_Material supplied:_
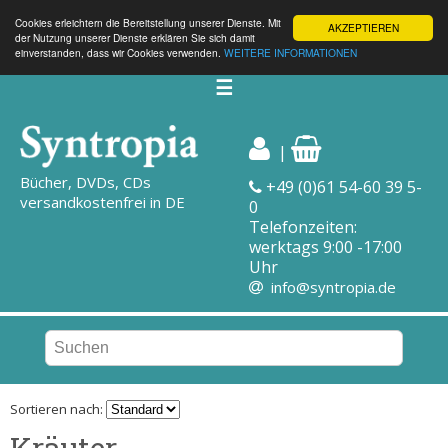
Cookies erleichtern die Bereitstellung unserer Dienste. Mit
AKZEPTIEREN
der Nutzung unserer Dienste erklären Sie sich damit
einverstanden, dass wir Cookies verwenden.
WEITERE INFORMATIONEN
☰
|
Bücher, DVDs, CDs
+49 (0)61 54-60 39 5-
versandkostenfrei in DE
0
Telefonzeiten:
werktags 9:00 -17:00
Uhr
info@syntropia.de
Sortieren nach:
Kräuter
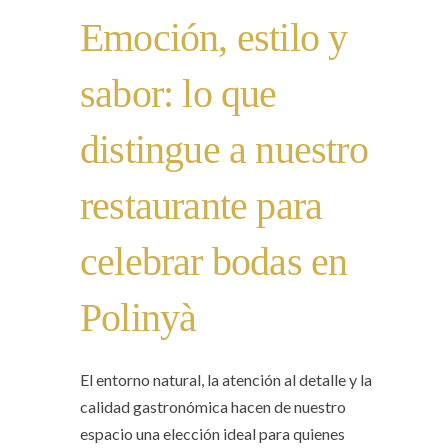
Emoción, estilo y
sabor: lo que
distingue a nuestro
restaurante para
celebrar bodas en
Polinyà
El entorno natural, la atención al detalle y la
calidad gastronómica hacen de nuestro
espacio una elección ideal para quienes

_Activity:_ Go to the line above that has "werktags 9:00 -17:00" and copy exactly from there down to the line that has "calidad gastronómica hacen de nuestro", both included. Leave the pictures out.

_Exercise answer:_
werktags 9:00 -17:00
Uhr
info@syntropia.de
Sortieren nach:
Kräuter
Emoción, estilo y
sabor: lo que
distingue a nuestro
restaurante para
celebrar bodas en
Polinyà
El entorno natural, la atención al detalle y la
calidad gastronómica hacen de nuestro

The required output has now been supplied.